Report how many lines of the data contain the string "tomate". Add nothing.

Segment Open

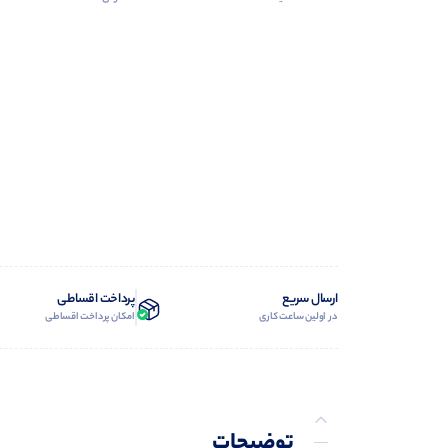
ارسال سریع
پرداخت اقساطی
در اولین ساعت کاری
امکان پرداخت اقساطی
توضیحات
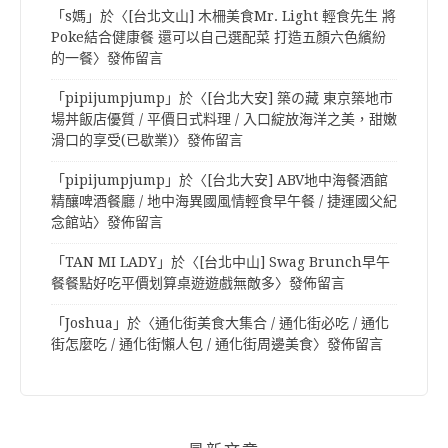
「
s媽
」於〈
[台北文山] 木柵美食Mr. Light 輕食先生 將
Poke結合健康餐 還可以自己選配菜 打造五顏六色繽紛
的一餐
〉發佈留言
「
pipijumpjump
」於〈
[台北大安] 築の藏 東京築地市
場丼飯店優質 / 平價日式料理 / 入口綻放海洋之美，甜嫩
滑口的享受(已歇業)
〉發佈留言
「
pipijumpjump
」於〈
[台北大安] ABV地中海餐酒館
精釀啤酒餐廳 / 地中海異國風情輕食早午餐 / 捷運國父紀
念館站
〉發佈留言
「
TAN MI LADY
」於〈
[台北中山] Swag Brunch早午
餐餐點好吃平價划算桌遊遊戲無敵多
〉發佈留言
「
Joshua
」於〈
通化街美食大集合 / 通化街必吃 / 通化
街怎麼吃 / 通化街懶人包 / 通化街周邊美食
〉發佈留言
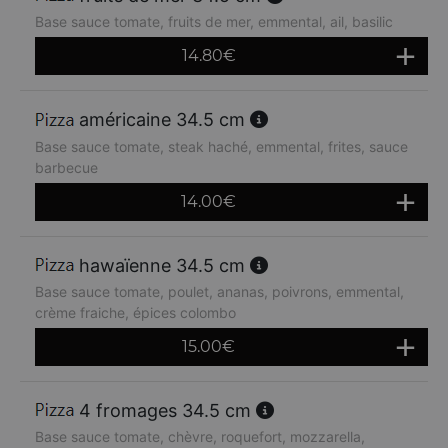
Base sauce tomate, fruits de mer, emmental, ail, basilic
14.80
€
américaine 34.5 cm
Base sauce tomate, steak haché, emmental, frites, sauce
barbecue
14.00
€
hawaïenne 34.5 cm
Base sauce tomate, poulet, ananas, poivrons, emmental,
crème fraiche, épices colombo
15.00
€
4 fromages 34.5 cm
Base sauce tomate, chèvre, roquefort, mozzarella,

Segment Closed

# [Your solution]
4